I have driven a 120d, 120i and 118d IRL and have a copy of 1 series virtual drive, now while it is not possiable to draw a 100% direct comparison between the two (never got my test drive at the 'ring - shame), I can help to answer your questions.
Firstly the vast majority of road cars are set-up with initial under-steer, regardless of the drive type employed. The principal reason is safety, when a car under steers the natural reaction of most drivers is to lift off the throttle, this corrects the understeer and tracks the car back in line.
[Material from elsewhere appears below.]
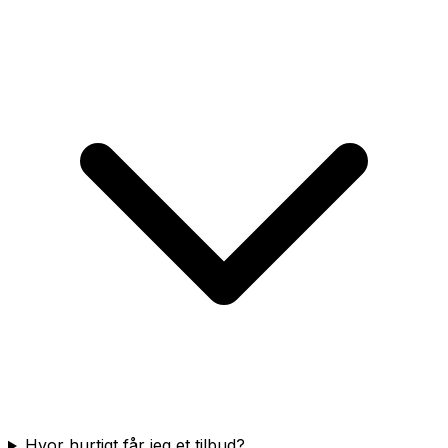
Hvor hurtigt får jeg et tilbud?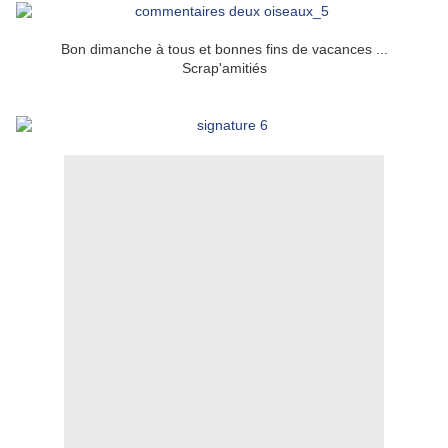
Bon dimanche à tous et bonnes fins de vacances ...
Scrap'amitiés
If oversteer was the inital response then a lift off (particularly a rapid one) would result in a spin, FWD cars with lift-off oversteer characteristics actually have this engineered in to increase its effect and generaly gain a reputation for 'edgy' handling (for example the Pug 205 and Clio 172/182); its not a natural FWD characteristic, its a characteristic that results from weight transfer and on most road cars the engineers will work hard to design it out as much as possiable (again for safety reasons).
As I have said above 'lift-off oversteer' is not a FWD characteristic and not a characteristic that most road car designers want in a family car, if it was you would see family cars embeded backwards in hedges at every roundabout.
With regard to power-on oversteer, this is normally only encountered (with the vast majority of road cars) after the inital understeer and only if the car has sufficent power, neither of the 1-series in virtual drive or any of the real production models has the required power.
I'm not sure what road-tests you have been reading, but all the ones I have seen (Top Gear, Evo and Autocar) have all described a car with initial understeer characteristics, insufficent power to break the tail with power on over steer and very mild lift-off oversteer.
With the exception of the slightly exagerated lift-off oversteer I think that the virtual drive set up (with road tyres) is actualy very close to the real thing. Particularly impressive to me is the fact that the 120d has more apparent weight transfer (front to rear) under acceleration and braking than the 120i, due to the heavier diesel engine. This combined with the slightly sharper turn in on the petrol model (again due to the extra weight of the diesel engine), both are very realistic in comparison to the real models.